請求項2、3、6に記載の発明によれば、処理負荷に応じて最適な電力を供給することができ、さらに低消費電力化することができる。
請求項に記載の発明によれば、自律分散型の無線通信において、低消費電力化することができる。
【発明を実施するための最良の形態】
【0019】
次に図面を参照しながら、本発明の実施の形態の具体例(実施例)を説明するが、本発明は以下の実施例に限定されるものではない。

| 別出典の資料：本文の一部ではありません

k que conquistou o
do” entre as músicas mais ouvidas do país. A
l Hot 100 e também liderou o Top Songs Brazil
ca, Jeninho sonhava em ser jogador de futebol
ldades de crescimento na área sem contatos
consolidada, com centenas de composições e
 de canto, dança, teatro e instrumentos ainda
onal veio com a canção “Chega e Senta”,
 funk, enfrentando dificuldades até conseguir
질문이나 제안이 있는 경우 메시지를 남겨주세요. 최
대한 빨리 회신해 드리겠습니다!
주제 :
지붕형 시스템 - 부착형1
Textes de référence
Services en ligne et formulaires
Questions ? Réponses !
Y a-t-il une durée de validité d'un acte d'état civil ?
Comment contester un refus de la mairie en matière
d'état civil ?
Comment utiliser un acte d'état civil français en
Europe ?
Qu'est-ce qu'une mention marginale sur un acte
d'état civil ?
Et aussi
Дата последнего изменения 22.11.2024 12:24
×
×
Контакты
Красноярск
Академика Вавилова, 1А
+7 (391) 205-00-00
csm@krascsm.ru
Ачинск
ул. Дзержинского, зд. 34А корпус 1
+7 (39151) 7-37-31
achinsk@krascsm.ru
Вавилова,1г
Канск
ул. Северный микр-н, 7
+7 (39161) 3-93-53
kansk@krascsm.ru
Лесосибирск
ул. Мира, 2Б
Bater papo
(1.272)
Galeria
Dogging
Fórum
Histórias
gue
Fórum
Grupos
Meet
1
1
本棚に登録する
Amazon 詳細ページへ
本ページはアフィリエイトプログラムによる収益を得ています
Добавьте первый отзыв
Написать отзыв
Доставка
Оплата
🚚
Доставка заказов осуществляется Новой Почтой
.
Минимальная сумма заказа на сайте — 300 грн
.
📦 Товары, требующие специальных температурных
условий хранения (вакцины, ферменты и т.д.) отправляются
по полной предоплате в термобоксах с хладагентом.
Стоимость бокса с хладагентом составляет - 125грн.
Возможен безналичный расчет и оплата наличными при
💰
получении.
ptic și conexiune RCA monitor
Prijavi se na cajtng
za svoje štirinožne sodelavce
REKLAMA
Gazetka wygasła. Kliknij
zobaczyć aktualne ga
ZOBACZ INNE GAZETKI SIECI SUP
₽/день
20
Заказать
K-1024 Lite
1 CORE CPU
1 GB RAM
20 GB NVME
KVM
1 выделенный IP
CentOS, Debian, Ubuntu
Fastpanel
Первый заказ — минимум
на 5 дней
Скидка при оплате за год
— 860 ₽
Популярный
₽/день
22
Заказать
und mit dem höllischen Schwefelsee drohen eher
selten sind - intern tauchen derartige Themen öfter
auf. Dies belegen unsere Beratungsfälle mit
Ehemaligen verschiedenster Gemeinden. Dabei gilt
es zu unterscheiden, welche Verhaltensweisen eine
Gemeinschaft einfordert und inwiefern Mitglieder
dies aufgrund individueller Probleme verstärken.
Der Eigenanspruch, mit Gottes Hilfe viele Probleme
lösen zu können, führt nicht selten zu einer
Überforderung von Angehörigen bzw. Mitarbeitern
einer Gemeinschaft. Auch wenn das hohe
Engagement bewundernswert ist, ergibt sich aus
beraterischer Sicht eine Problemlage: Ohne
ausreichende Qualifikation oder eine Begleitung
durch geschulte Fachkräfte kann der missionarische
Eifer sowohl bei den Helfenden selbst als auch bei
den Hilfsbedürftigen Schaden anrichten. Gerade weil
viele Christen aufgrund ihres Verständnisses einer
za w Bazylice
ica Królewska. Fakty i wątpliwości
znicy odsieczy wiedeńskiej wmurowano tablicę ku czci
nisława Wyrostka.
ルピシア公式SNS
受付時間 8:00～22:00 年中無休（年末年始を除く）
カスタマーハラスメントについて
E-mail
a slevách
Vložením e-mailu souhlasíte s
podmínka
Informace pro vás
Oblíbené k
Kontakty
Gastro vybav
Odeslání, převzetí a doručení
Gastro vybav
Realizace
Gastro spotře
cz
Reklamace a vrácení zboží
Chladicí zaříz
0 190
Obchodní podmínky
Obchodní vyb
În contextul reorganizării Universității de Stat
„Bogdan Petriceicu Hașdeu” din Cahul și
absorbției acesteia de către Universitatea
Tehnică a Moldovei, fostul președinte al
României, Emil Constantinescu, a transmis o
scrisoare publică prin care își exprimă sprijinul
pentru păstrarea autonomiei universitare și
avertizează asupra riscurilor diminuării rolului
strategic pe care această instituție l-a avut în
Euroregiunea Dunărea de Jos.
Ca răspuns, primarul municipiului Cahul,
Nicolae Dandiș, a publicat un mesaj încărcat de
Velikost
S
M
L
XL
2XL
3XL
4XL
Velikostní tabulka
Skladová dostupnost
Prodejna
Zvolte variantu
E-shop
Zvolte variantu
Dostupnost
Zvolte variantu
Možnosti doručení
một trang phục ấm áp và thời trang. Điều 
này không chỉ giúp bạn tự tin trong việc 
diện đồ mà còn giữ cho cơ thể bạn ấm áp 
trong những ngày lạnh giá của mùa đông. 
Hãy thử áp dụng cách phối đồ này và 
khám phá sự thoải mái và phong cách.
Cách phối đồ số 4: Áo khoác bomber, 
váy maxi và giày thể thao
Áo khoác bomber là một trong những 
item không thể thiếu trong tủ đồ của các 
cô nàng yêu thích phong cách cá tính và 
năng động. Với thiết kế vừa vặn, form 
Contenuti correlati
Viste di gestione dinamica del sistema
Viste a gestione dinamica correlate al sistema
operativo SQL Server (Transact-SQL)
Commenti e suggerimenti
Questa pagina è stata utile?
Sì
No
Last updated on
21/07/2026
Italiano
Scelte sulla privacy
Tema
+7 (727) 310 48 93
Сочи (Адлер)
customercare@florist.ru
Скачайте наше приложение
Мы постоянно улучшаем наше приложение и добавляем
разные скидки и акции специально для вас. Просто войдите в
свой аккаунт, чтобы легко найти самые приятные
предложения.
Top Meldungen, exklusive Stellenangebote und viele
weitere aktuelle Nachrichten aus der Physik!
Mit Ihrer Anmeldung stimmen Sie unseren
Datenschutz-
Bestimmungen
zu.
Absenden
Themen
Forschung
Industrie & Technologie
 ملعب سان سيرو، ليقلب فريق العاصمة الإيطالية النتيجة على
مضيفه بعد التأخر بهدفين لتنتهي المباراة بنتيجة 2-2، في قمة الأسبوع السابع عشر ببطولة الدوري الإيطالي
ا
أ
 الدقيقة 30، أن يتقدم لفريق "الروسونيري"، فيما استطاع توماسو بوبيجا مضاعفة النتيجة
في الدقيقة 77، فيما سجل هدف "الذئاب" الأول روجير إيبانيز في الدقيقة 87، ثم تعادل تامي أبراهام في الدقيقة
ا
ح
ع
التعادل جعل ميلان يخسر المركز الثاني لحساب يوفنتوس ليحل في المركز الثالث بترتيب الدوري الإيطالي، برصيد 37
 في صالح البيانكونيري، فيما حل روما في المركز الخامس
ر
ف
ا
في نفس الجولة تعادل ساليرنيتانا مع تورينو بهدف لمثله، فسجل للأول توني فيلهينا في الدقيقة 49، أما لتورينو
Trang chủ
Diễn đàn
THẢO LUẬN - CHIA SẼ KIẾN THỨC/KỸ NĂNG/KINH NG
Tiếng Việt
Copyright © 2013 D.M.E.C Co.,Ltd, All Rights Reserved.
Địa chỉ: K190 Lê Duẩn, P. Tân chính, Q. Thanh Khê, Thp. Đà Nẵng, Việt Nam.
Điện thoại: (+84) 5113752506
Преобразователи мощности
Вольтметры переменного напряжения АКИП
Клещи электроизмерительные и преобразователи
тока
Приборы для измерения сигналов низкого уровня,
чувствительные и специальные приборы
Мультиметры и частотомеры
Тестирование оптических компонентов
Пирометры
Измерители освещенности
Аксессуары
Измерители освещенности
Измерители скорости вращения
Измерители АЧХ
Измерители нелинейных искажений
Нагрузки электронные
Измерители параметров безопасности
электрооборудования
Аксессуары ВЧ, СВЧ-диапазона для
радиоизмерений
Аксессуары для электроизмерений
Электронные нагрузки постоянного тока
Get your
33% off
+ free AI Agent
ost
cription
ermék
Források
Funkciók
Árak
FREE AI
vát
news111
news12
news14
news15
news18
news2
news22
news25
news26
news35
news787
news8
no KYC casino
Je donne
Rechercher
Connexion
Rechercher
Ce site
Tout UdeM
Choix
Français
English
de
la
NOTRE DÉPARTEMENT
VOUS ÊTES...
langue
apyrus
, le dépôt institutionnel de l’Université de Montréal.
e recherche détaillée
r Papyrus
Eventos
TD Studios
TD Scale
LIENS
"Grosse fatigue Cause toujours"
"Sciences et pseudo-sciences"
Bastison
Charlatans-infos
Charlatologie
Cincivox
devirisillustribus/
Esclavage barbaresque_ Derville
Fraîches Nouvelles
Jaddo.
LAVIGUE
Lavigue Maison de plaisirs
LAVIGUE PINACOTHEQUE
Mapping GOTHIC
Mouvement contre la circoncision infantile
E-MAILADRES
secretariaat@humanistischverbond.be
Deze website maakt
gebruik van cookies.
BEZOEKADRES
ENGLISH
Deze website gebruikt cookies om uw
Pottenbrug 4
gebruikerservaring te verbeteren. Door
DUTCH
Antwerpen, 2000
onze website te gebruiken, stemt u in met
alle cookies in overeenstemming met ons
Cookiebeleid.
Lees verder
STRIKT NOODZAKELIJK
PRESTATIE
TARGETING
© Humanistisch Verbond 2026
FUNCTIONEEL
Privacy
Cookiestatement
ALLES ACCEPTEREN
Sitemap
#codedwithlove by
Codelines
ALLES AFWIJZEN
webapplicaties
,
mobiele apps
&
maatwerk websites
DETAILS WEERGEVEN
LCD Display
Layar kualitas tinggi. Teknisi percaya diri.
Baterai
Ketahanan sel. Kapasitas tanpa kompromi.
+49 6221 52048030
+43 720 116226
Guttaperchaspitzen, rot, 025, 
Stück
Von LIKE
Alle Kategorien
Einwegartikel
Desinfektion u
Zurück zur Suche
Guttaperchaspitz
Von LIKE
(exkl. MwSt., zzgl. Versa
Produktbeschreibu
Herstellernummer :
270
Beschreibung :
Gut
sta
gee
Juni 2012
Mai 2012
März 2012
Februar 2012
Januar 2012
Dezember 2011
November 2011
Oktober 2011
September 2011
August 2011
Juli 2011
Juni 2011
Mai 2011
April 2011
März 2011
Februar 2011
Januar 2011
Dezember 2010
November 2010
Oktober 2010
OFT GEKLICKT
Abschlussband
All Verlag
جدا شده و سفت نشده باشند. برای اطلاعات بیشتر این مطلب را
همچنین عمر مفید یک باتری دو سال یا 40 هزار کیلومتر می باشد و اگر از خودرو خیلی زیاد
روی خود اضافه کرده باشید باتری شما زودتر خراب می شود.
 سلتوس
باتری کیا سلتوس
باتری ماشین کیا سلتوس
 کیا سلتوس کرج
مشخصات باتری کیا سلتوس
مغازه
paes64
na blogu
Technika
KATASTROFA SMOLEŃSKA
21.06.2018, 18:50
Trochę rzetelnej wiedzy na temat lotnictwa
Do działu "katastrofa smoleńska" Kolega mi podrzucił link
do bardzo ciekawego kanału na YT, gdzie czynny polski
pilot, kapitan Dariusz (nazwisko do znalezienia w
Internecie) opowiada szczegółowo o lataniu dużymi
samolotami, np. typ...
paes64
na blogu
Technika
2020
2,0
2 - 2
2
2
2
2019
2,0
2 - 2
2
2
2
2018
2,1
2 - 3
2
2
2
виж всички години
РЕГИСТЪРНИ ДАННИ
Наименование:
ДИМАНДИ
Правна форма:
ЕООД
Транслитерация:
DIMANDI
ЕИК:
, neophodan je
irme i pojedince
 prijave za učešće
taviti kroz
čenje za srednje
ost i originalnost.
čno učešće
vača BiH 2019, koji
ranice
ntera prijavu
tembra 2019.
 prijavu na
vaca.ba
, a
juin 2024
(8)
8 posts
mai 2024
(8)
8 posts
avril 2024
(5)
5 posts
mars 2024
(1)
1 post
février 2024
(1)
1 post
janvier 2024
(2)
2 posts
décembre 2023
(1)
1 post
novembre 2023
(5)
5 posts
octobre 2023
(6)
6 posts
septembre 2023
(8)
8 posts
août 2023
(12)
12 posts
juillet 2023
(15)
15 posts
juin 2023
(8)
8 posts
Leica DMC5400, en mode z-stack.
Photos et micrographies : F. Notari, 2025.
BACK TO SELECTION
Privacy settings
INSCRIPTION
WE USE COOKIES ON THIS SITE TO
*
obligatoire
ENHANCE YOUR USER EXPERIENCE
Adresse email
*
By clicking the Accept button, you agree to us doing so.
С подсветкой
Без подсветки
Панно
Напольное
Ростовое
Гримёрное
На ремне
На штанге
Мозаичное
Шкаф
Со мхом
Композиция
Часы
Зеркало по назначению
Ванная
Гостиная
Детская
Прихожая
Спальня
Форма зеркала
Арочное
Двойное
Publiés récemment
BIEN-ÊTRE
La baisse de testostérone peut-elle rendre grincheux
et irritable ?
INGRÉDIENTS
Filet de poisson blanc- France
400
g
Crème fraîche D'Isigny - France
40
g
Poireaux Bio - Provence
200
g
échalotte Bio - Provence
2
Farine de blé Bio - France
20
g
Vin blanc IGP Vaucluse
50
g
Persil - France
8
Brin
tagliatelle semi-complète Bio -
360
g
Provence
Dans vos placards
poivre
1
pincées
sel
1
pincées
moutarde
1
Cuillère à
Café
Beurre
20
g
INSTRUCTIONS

なお、以下の図面を使用した説明において、理解の容易のために説明に必要な部材以外の図示は適宜省略されている。
【実施例1】
【0020】
図1は本発明のネットワークシステムの実施例1の全体説明図である。
図1において、本発明の実施例1の超低消費電力化ネットワークシステムSは、複数の端末T1~T4を有する。実施例1の超低消費電力ネットワークシステムSは、端末T1~T4の無線通信により形成される自律分散型通信網、いわゆる、アドホックネットワーク(Ad hoc Network)Nにより構成されており、データの一例としての音声データや動画データがストリーミング配信可能である。また、実施例1の各端末T1~T4は、アドホックネットワーク通信機能を有する情報処理装置(いわゆるPC:パーソナルコンピュータ、ノート型PCまたはデスクトップ型PC)や、携帯型情報端末(いわゆるPDA:Personal Digital Assistant)、携帯型音楽再生装置等により構成することが可能である。
【0021】
実施例1の各端末T1~T4は、他の端末T1~T4から送信されて受信したデータを処理するデータ処理チップ1を有する。前記データ処理チップ1は、複数のデータ駆動型プロセッサ2と、各データ駆動型プロセッサ2どうしを電気的に接続する配線3とを有するチップマルチプロセッサにより構成されている。
【0022】
図2は実施例1のデータ駆動型プロセッサの機能ブロック図である。
図2において、前記データ駆動型プロセッサ2は、複数のプロセッシングエレメント6と、各プロセッシングエレメントどうしを接続して情報の送受信を行う内部接続ネットワーク7(Inter-Connection Network)を有する。各プロセッシングエレメント6は、例えば、前記特許文献1に記載の発火制御部(FC)や、関数処理部(FP)を含むデータ処理部の一例としての算術論理部(ALU:Arithmetic Logic Unit)、プログラム記憶部(PS)を有するデータ駆動型のプロセッシングエレメントや、前記特許文献2記載の命令フェッチ部(IF)、命令デコード部(ID)、命令実行部(EX)を含む算術論理部(ALU)、ライトバック部(WB)、スーパースカラプロセッサで使用される予約ステーション(RS:Reservation Station)等を有するスーパースカラ型のプロセッシングエレメントを使用可能である。なお、各部の説明は、前述の従来技術の説明において説明し、また、特許文献1,2に開示されているため、詳細な説明は省略する。
【0023】
図3は実施例1の低消費電力型の自己同期式エラスティックパイプラインの説明図である。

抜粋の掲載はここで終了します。